Breaking His reverie, the mob persisted in their questioning. She watched Him, trembling and bleeding, waiting for His answer.
He stood, frustrated with their lack of understanding. The weight of the balance of the universe crushing His shoulders. It wasn’t just her, the obvious indiscretion. It was all of them. But there was only one truth in the midst of it...
He never wanted to be without them.
“He who is without sin among you, let him be the first to throw a stone at her.”
His words carried over the scene, laden with His thoughts and with His purpose. He bent again to the words in the sand he had left.
They dropped her before them. She crouched low and covered her head, the sound of the stones falling aimlessly out of the hands behind her filled her ears, echoing in her chest.
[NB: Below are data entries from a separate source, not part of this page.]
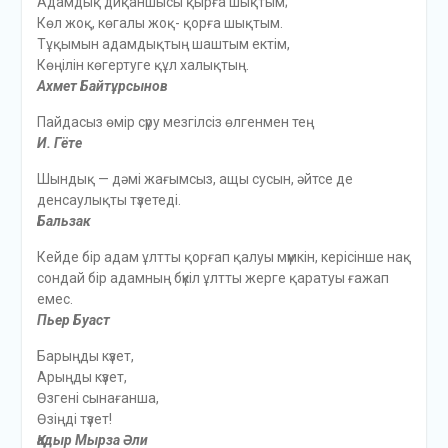
Адамдық диқаншысы қырға шықтым;
Көл жоқ, көгалы жоқ- қорға шықтым.
Тұқымын адамдықтың шаштым ектім,
Көңілін көгертуге құл халықтың.
Ахмет Байтұрсынов
Пайдасыз өмір сүру мезгілсіз өлгенмен тең
И. Гёте
Шындық — дәмі жағымсыз, ащы сусын, әйтсе де
денсаулықты түзетеді.
Бальзак
Кейде бір адам ұлтты қорғап қалуы мүмкін, керісінше нақ
сондай бір адамның бүкіл ұлтты жерге қаратуы ғажап
емес.
Пьер Буаст
Барыңды күзет,
Арыңды күзет,
Өзгені сынағанша,
Өзіңді түзет!
Қадыр Мырза Әли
They left her there and dispersed.
He stood and watched her for a moment, remembering well the expanse of the life still trembling in front of Him, and the hopelessness that led her to this point.
“Woman,” he said. “Where are they? Did no one condemn you?”
Her eyes met His and she shook her head. “No one, Lord.”
“I do not condemn you either,” He told her as He offered His hand that would soon be scarred with a nail that would save them all.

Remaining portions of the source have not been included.